The Problem with Perceptual Hashes

Apple just announced that they will use “perceptual hashing” to detect illegal photos on iPhones. I have some experience to share on this technology.

At my company, we use “perceptual hashes” to find copies of an image where each copy has been slightly altered. This is in the context of stock photography, where each stock agency (e.g. Getty Images, Adobe Stock, Shutterstock) adds their own watermark, the image file ID, or sharpens the image or alters the the colours slightly, for example by adding contrast. For our customers, i.e. the photographers who upload their photos to these agencies and sell them through their platform, we need to find all of their photos’ copies on those agencies. We use perceptual hashes to find them.

Most publicly documented perceptual hash algorithms work by reducing the image data to a bit vector (the “hash”) which is then compared to a database of hashes, typically by applying a distance metric, which is, in many casess the so-called Hamming Distance, the number of bits by which the two hashes differ. Image data reduction usually includes resizing the image, discarding its colour information, filtering in the frequency domain (often using DCT or Wavelets), in some cases (supposedly the proprietary PhotoDNA algorithm) calculating a histogram of these values, and in Apple’s case using a convolutional neural network to reduce image information to a floating point vector, then quantizing that vector into the final hash bits.

For our product, I’ve evaluated Average Hash, pHash, dHash, and the algorithm described in the paper Fast Multiresolution Image Querying which is also used in the imgSeek software. We currently have to match approximately 100 million photos and found that the latter one worked best, i.e. it resulted in the fewest false positives and fewest false negatives. (I published a Golang implementation here.)

So What’s the Problem?

None of these algorithms are waterproof. Let me give you an example of a false positive. We try to find a copy of the following image:

Photo by Addictive Stock

The best the algorithm could find was this image:

Photo by unkreatives

It shouldn’t come as a surprise that these algorithms will fail sometimes. But in the context of 100 million photos, they do fail quite often. And they don’t fail in acceptable ways: It’s easy to see that the general composition of these two images is similar (beige background with dark accents in the top right center). But their content is completely different. The collisions encountered with other hashing algorithms look different, often in unexpected ways, but collisions exist for all of them.

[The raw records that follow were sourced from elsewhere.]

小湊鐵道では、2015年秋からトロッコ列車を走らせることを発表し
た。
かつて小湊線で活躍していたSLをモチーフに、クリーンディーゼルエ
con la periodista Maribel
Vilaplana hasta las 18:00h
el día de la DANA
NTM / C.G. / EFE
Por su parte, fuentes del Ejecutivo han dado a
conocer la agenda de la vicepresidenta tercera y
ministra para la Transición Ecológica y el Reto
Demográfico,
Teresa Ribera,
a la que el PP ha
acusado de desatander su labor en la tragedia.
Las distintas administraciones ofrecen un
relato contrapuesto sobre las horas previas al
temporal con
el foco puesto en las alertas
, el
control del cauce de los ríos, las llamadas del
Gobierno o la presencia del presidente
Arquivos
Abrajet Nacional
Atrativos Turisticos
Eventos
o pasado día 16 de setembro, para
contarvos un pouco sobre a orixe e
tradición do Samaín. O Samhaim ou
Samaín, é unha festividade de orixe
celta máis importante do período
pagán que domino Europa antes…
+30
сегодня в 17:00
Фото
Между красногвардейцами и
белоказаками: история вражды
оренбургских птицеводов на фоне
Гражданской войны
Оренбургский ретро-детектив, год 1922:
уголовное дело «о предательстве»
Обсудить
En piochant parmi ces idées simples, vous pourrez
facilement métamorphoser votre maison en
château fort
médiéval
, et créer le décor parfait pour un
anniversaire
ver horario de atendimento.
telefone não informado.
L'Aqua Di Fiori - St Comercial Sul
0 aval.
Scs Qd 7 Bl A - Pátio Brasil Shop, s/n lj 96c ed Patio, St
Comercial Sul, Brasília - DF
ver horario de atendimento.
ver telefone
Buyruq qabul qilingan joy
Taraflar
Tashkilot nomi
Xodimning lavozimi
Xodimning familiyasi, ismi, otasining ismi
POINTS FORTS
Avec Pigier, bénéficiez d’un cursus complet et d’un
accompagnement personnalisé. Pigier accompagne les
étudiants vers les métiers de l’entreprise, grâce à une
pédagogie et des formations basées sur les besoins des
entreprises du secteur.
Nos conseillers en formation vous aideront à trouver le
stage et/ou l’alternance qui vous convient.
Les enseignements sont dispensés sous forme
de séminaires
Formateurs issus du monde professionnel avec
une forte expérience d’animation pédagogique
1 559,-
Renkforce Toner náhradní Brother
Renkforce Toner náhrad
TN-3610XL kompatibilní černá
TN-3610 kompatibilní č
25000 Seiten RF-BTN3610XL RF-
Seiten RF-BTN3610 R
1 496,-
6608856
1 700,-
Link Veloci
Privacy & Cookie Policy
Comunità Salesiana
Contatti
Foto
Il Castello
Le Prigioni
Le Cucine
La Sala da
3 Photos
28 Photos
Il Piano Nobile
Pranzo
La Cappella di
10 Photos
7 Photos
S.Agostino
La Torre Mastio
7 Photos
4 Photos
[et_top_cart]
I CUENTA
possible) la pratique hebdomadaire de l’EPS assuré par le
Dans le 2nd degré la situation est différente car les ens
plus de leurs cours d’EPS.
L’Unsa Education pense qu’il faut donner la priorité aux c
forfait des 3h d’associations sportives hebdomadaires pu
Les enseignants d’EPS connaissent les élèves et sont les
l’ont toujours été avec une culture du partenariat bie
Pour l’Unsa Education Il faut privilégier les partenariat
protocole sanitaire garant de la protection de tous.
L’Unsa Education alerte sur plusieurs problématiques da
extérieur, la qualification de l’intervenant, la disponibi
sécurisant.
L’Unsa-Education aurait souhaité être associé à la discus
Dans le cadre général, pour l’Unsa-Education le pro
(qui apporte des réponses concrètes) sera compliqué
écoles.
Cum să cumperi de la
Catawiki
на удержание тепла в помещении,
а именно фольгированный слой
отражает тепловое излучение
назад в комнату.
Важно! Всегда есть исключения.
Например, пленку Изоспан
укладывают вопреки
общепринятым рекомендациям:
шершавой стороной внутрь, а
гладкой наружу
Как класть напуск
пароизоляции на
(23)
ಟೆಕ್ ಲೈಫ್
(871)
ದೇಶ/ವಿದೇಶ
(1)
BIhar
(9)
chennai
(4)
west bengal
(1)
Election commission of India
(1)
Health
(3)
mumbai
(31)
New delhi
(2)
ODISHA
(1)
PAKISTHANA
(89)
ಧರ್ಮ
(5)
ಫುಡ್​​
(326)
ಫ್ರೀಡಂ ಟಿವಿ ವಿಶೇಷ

When we deal with perceptual hashes, there is no fixed threshold for any distance metric, that will cleanly separate the false positives from the false negatives. In the example above, we can apply a stricter threshold but this will cause actual copies of many photos to go undetected. Simple modifications such as watermarks or slight colour corrections would lead to the algorithm concluding that “these two images are not the same”.

Especially when a Hamming Distance is used to compare hashes, there is not a lot of room to fine tune the threshold. Let’s assume we’re dealing with 256-bit hashes: The Hamming Distances for which two images are the same are likely within just a few bits, i.e. a Hamming Distance of, say, 16, will already indicate a lot of differences. In the context of millions of pictures, moving the Hamming Distance threshold up or down by one will have a huge effect on the number of false positives or false negatives generated.

How Does This Affect Apple’s New Technology?

Even at a Hamming Distance threshold of 0, that is, when both hashes are identical, I don’t see how Apple can avoid tons of collisions, given the large number of pictures taken every year (1.4 trillion in 2021, now break this down by iPhone market share and country, the number for US iPhone users will still be extremely big).

According to Apple, a low number of positives (false or not) will not trigger an account to be flagged. But again, at these numbers, I believe you will still get too many situations where an account has multiple photos triggered as a false positive. (Apple says that probability is “1 in 1 trillion” but it is unclear how they arrived at such an estimate.) These cases will be manually reviewed. That is, according to Apple, an Apple employee will then look at your (flagged) pictures. Does Apple have the manpower in place to iron out their algorithm’s shortcomings? We can only hope so.

Conclusion

Perceptual hashes are messy. The simple fact that image data is reduced to a small number of bits leads to collisions and therefore false positives. When such algorithms are used to detect criminal activities, especially at Apple scale, many innocent people can potentially face serious problems.

My company’s customers are slightly inconvenienced by the failures of perceptual hashes (we have a UI in place that lets them make manual corrections). But when it comes to CSAM detection and its failure potential, that’s a whole different ball game. Needless to say, I’m quite worried about this.